More Tsarism, this time of the Euro variety:

European Union leaders agreed yesterday to rush forward a clutch of EU-wide surveillance measures and created an anti-terror “Tsar” in response to the Madrid bombings.

The list of counter-terrorism measures pushed by Britain, France and Spain at a Union summit in Brussels include plans to retain mobile telephone records, e-mail and internet data indicating the time and address of all websites visited.

White Rose has further EUro-reportage and links about similar EUro-stuff, here and here.

This report also illustrates the point that EUrope is not just a machine to enable foreigners to muck the British around, it is also a machine to enable to British to muck the foreigners around: a sort of universal substitute empire for all the old European imperialists. Having been made to stop tyrannising over their previous imperial possessions, the tyrannising classes have switched instead to tyrannising over each other’s nations. Bad luck on the rest of us, but there it is, these people have to have someone to tyrannise over.

Meanwhile, proof that when the Euro elite wants something, it just beavers away until it gets it:

A new summer deadline for agreement on the EU constitution has been agreed by European leaders, putting renewed pressure on Tony Blair and his non-negotiable “red lines”.

Mr Blair had seemed content for the troubled constitution to slip off the agenda after December’s summit ended in deadlock.

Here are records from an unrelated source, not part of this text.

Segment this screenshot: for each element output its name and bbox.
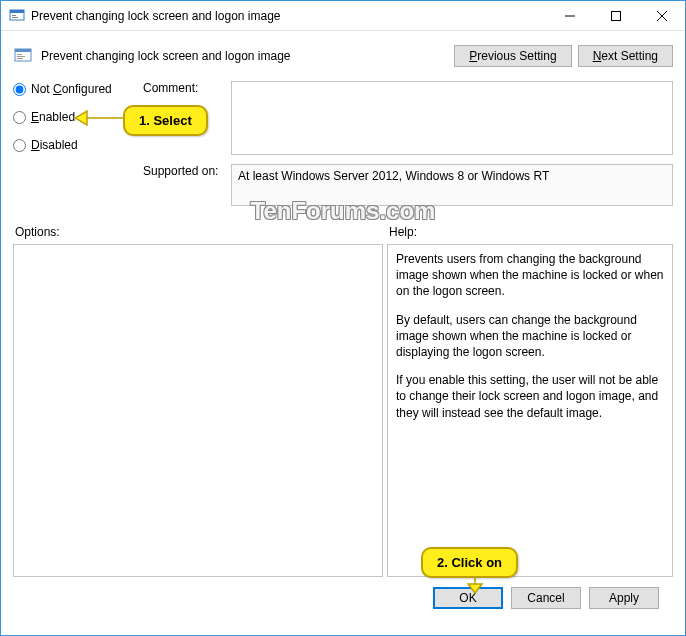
- window-title: Prevent changing lock screen and logon i…: [31, 9, 547, 23]
- apply-button[interactable]: Apply: [589, 587, 659, 609]
- help-label: Help:: [387, 225, 673, 239]
- supported-on-box: At least Windows Server 2012, Windows 8 …: [231, 164, 673, 206]
- svg-rect-12: [17, 58, 23, 59]
- header-row: Prevent changing lock screen and logon i…: [13, 39, 673, 81]
- options-label: Options:: [13, 225, 387, 239]
- label-enabled[interactable]: Enabled: [31, 110, 75, 124]
- svg-rect-2: [12, 15, 16, 16]
- label-not-configured[interactable]: Not Configured: [31, 82, 112, 96]
- next-setting-button[interactable]: Next Setting: [578, 45, 673, 67]
- policy-title: Prevent changing lock screen and logon i…: [41, 49, 291, 63]
- policy-icon: [13, 46, 33, 66]
- previous-setting-button[interactable]: Previous Setting: [454, 45, 571, 67]
- footer: 2. Click on OK Cancel Apply: [13, 577, 673, 609]
- cancel-button[interactable]: Cancel: [511, 587, 581, 609]
- comment-textarea[interactable]: [231, 81, 673, 155]
- svg-rect-9: [15, 49, 31, 52]
- window-controls: [547, 1, 685, 30]
- state-radio-group: Not Configured Enabled Disabled: [13, 81, 123, 215]
- help-box: Prevents users from changing the backgro…: [387, 244, 673, 577]
- radio-disabled[interactable]: [13, 139, 26, 152]
- app-icon: [9, 8, 25, 24]
- minimize-button[interactable]: [547, 1, 593, 30]
- svg-rect-3: [12, 17, 18, 18]
- close-button[interactable]: [639, 1, 685, 30]
- titlebar: Prevent changing lock screen and logon i…: [1, 1, 685, 31]
- radio-not-configured[interactable]: [13, 83, 26, 96]
- maximize-button[interactable]: [593, 1, 639, 30]
- svg-rect-11: [17, 56, 25, 57]
- options-box[interactable]: [13, 244, 383, 577]
- radio-enabled[interactable]: [13, 111, 26, 124]
- label-disabled[interactable]: Disabled: [31, 138, 78, 152]
- svg-rect-1: [10, 10, 24, 13]
- ok-button[interactable]: OK: [433, 587, 503, 609]
- svg-rect-10: [17, 54, 22, 55]
- svg-rect-5: [612, 11, 621, 20]
- comment-label: Comment:: [143, 81, 231, 155]
- supported-label: Supported on:: [143, 164, 231, 206]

But a new deadline for agreement on the document has been set.

Although, when the time comes that the people who want EUrope to fall to bits are finally in the ascendancy, they will have the perfect precedent for saying: “We are going to keep on destroying this thing until we succeed, and will ignore all counter-opinions, of, e.g. voters, because these opinions are anti-historical and do not matter. We are doing what we know to be best. Our opponents are deluded. That’s what the founders of this thing did when they started it, and we are merely following their inspiring example.”

Trouble is, by the time that happens, those people may be even nastier.

I will read this piece by David Carr to cheer myself up.

12 comments to EUrope grinds on

  • Steve

    I’ve begun to wonder why the EU doesn’t mandate tape recorder and mini-camera implants for the entire citizenry to provide 24/7 “coverage” on all its citizenry as the “final solution” to solving the problem of terrorism.

    There were after all several holes in the “coverage” of the devices used by Big Brother in the Orwell tome. And with today’s technology…

    Surely the terrorists would also agree to such implants.

    Wouldn’t they?

    Better yet various negative comments or gestures relating to EU officials could more readily be captured and miscreants quickly brought to “justice.”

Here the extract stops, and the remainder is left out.